By Jan White
It was the summer of 1919. Future president, Dwight Eisenhower, was a twenty-eight-year-old lieutenant stationed at Maryland’s Camp Mead – 1,500 miles away from his wife and infant son, who lived in Denver. Disappointed that he’d been kept stateside during World War I, Eisenhower was looking for a worthwhile undertaking to occupy his time.
When he heard that two tank officers were needed as volunteers from the military base to participate in a coast-to-coast military convoy to San Francisco, Eisenhower was first to sign up. It wasn’t as exciting as combat, but as Eisenhow later described the project as, “a genuine adventure.”
Because the cross-country caravan took place just months after the end of World War I, the War Department considered it as part victory lap, part publicity stunt.
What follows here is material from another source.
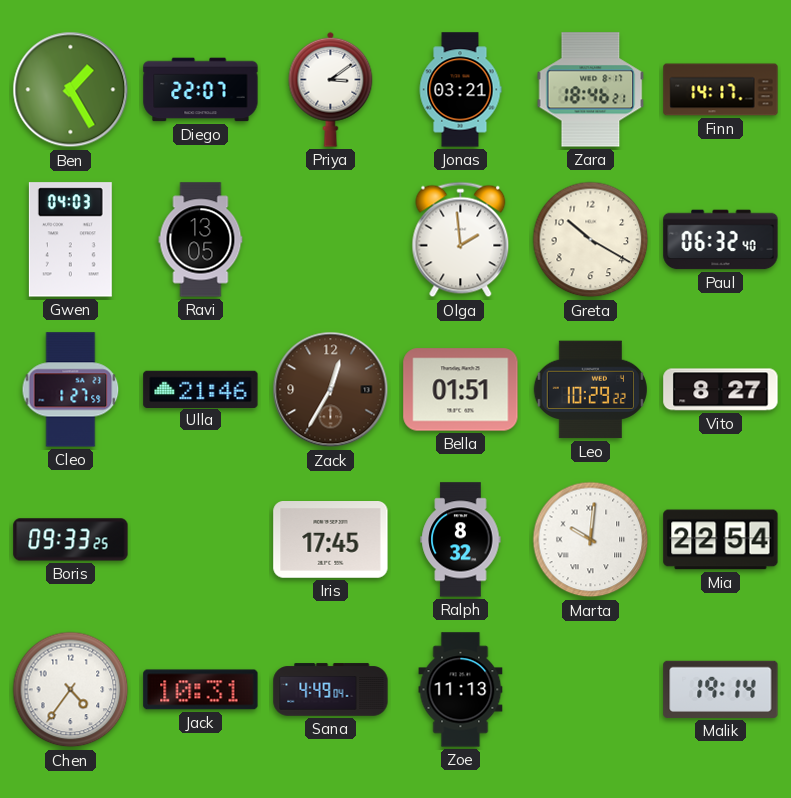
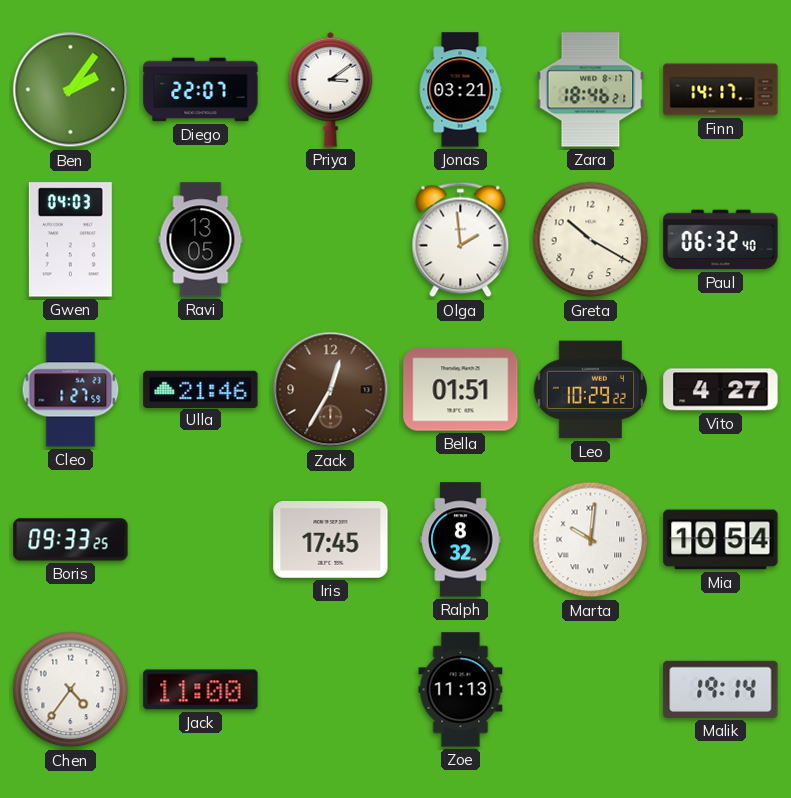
Ben: 1:25 -> 2:06
Vito: 8:27 -> 4:27
Mia: 22:54 -> 10:54
Jack: 10:31 -> 11:00
Sana: 4:49 -> none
But the military saw the convoy as a way to test the capabilities of the Army’s Motor Transport Corps and highlight the poor state of America’s roads.
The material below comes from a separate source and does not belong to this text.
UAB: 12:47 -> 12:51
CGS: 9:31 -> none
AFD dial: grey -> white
It was the morning of July 7, 1919. Following an elaborate dedication ceremony at the Zero Milestone, the point from which all highway miles to the nation’s capital are to be measured, the “motor truck train” rumbled due west out of Washington, D.C. The eighty-one vehicle convoy included ambulances, tanker trucks, field kitchens, passenger cars that carried reporters and automotive company representatives, searchlight trucks, and a five-ton trailer hauling a pontoon boat christened Mayflower II.
The caravan had only been on the road about four hours before the problems began. A kitchen trailer broke its coupling, a fan belt broke on an observation car, and another truck suffered a broken magneto before the convoy stopped in Frederick, Maryland, for the night. The troops had only covered forty-six miles in seven hours - barely over six miles per hour. More delays followed when roofs of covered bridges proved too low for the trucks, causing unexpected detours. Stripped gears, over-heated radiators, and vehicles mired in the mud added to the delays. On a bright note, a custom-designed Militor tractor truck, which cost the military $40,000, earned its worth by towing vehicle after vehicle out of roadside ditches and mud holes. It even arrived at camp one night, towing four trucks in its wake.
Once the caravan moved through Illinois, it left behind paved sections of the Lincoln Highway. A fleet of Harley-Davidson and Indian motorcycles rode as scouts ahead of the convoy to inspect road conditions, marking the route forward with painted arrows.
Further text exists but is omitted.